House Wage Bill Gets Tax Breaks

By Lori Montgomery
Washington Post Staff Writer
Tuesday, February 13, 2007

The House Ways and Means Committee yesterday approved a modest package of tax breaks for restaurants and small businesses that would be affected by an increase in the federal minimum wage, breaking a logjam with the Senate that has delayed passage of one of the Democrats' top legislative priorities.

By a voice vote, the committee agreed to expand and extend a handful of tax credits and deductions worth $1.3 billion over 10 years. Those provisions would be offset by adjustments to the tax code that would raise a similar amount. The full House is expected to vote on the measure later this week, Democratic aides said.

The House tax package is far less generous than an $8.3 billion package approved by the Senate this month under pressure from that chamber's Republicans, who refused to support a minimum-wage increase unless it included tax relief for small businesses.
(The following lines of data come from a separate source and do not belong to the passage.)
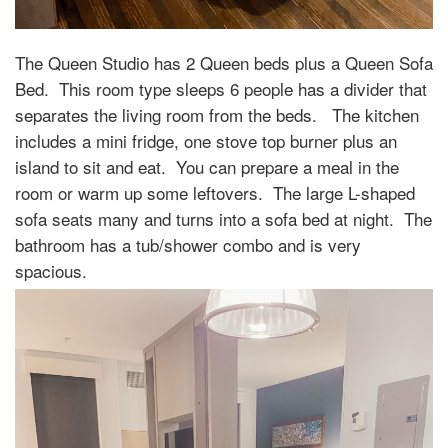
The Queen Studio has 2 Queen beds plus a Queen Sofa
Bed.
This room type sleeps 6 people has a divider that
separates the living room from the beds.
The kitchen
includes a mini fridge, one stove top burner plus an
island to sit and eat.
You can prepare a meal in the
room or warm up some leftovers.
The large L-shaped
sofa seats many and turns into a sofa bed at night.
The
bathroom has a tub/shower combo and is very
spacious.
Senate leaders yesterday said they were hopeful that differences between the two chambers would be worked out. With both houses now willing to go along with tax breaks, congressional aides said it was just a matter of resolving the details.

"The bottom line is, it's moving in the right direction," said Don Stewart, spokesman for Senate Minority Leader Mitch McConnell (R-Ky.). "Everyone recognizes we have to help both the employees and the employers who hire them. I think that's clear in both parties and in both chambers."

As recently as two weeks ago, Ways and Means Committee Chairman Charles B. Rangel (D-N.Y.) and other House leaders had insisted that the Senate approve the first increase in the minimum wage in nearly a decade without tacking on a batch of small business tax breaks. After six years of tax cuts from the Bush administration, House Democrats argued, businesses needed no additional help. Meanwhile, they said, the value of the minimum wage, when adjusted for inflation, had fallen to its lowest point in 50 years and should quickly be increased from $5.15 an hour to $7.25.

However, the push to approve such a bill failed in the Senate, which instead overwhelmingly approved the wage hike with tax relief. House leaders quickly reconsidered their hard-line stance, and Rangel and the ranking Republican on Ways and Means, Jim McCrery of Louisiana, introduced their own tax package late last week.

Yesterday, after less than 30 minutes of discussion, the committee unanimously approved the package. It would extend for one year a tax credit for employers who hire former welfare recipients, at-risk youth and other targeted groups. Like the Senate bill, the House measure would expand the credit to apply to military veterans. The bill would also extend for one year a law that allows small businesses to quickly deduct $112,000 for equipment purchases, and would raise the deduction amount to $125,000.

The House bill would also adjust a tax credit paid to restaurant owners whose workers earn more than the minimum wage when cash tips are counted. That change would ensure that restaurant owners continue to receive the same tax benefit after a higher minimum wage is enacted.

To pay for the changes, the House bill would prohibit dependent children who do not support themselves from claiming the lowest tax rate for capital gains and dividends. That measure is aimed at preventing wealthy taxpayers from sheltering income from taxation by shifting it to their children. And the bill would require businesses with assets over $1 billion to pay more in estimated taxes in 2012, though all the excess payments would be returned to them in 2013. The temporary bump in revenue would cover the cost of the tax breaks through their most expensive period.

In a statement, McCrery called the package "a better balance of targeted tax relief and sensible offsets than the Senate has approved," adding that he had "serious concerns" about the Senate's proposal to impose new limits on deferred-compensation plans, one of the most popular executive benefits in corporate America. The House bill omits those limits.